• TASK: For every line below, set down an identical copy.
╔══
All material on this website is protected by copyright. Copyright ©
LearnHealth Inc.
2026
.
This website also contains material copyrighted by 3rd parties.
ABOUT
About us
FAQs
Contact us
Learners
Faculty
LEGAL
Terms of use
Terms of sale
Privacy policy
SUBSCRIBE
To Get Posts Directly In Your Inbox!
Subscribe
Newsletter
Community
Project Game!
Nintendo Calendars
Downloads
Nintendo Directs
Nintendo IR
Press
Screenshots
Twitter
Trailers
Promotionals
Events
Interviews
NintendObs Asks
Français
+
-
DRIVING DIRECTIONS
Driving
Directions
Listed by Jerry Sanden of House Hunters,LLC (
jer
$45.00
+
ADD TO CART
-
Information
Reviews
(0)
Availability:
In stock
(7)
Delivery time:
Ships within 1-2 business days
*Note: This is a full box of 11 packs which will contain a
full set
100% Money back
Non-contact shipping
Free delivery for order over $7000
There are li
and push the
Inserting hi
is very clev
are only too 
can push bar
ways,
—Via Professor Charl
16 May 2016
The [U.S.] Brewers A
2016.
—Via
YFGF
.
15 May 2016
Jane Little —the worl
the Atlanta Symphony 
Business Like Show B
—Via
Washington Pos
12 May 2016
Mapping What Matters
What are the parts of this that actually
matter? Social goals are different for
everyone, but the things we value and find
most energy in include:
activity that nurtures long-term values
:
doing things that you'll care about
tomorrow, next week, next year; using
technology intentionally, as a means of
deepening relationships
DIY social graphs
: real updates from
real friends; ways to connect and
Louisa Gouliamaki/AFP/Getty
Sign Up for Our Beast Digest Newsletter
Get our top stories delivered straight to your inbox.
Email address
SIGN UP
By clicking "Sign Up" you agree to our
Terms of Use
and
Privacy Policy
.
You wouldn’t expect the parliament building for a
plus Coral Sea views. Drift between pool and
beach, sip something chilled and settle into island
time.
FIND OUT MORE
╚══
• SOLVED EXERCISE:
All material on this website is protected by copyright. Copyright ©
LearnHealth Inc.
2026
.
This website also contains material copyrighted by 3rd parties.
ABOUT
About us
FAQs
Contact us
Learners
Faculty
LEGAL
Terms of use
Terms of sale
Privacy policy
SUBSCRIBE
To Get Posts Directly In Your Inbox!
Subscribe
Newsletter
Community
Project Game!
Nintendo Calendars
Downloads
Nintendo Directs
Nintendo IR
Press
Screenshots
Twitter
Trailers
Promotionals
Events
Interviews
NintendObs Asks
Français
+
-
DRIVING DIRECTIONS
Driving
Directions
Listed by Jerry Sanden of House Hunters,LLC (
jer
$45.00
+
ADD TO CART
-
Information
Reviews
(0)
Availability:
In stock
(7)
Delivery time:
Ships within 1-2 business days
*Note: This is a full box of 11 packs which will contain a
full set
100% Money back
Non-contact shipping
Free delivery for order over $7000
There are li
and push the
Inserting hi
is very clev
are only too 
can push bar
ways,
—Via Professor Charl
16 May 2016
The [U.S.] Brewers A
2016.
—Via
YFGF
.
15 May 2016
Jane Little —the worl
the Atlanta Symphony 
Business Like Show B
—Via
Washington Pos
12 May 2016
Mapping What Matters
What are the parts of this that actually
matter? Social goals are different for
everyone, but the things we value and find
most energy in include:
activity that nurtures long-term values
:
doing things that you'll care about
tomorrow, next week, next year; using
technology intentionally, as a means of
deepening relationships
DIY social graphs
: real updates from
real friends; ways to connect and
Louisa Gouliamaki/AFP/Getty
Sign Up for Our Beast Digest Newsletter
Get our top stories delivered straight to your inbox.
Email address
SIGN UP
By clicking "Sign Up" you agree to our
Terms of Use
and
Privacy Policy
.
You wouldn’t expect the parliament building for a
plus Coral Sea views. Drift between pool and
beach, sip something chilled and settle into island
time.
FIND OUT MORE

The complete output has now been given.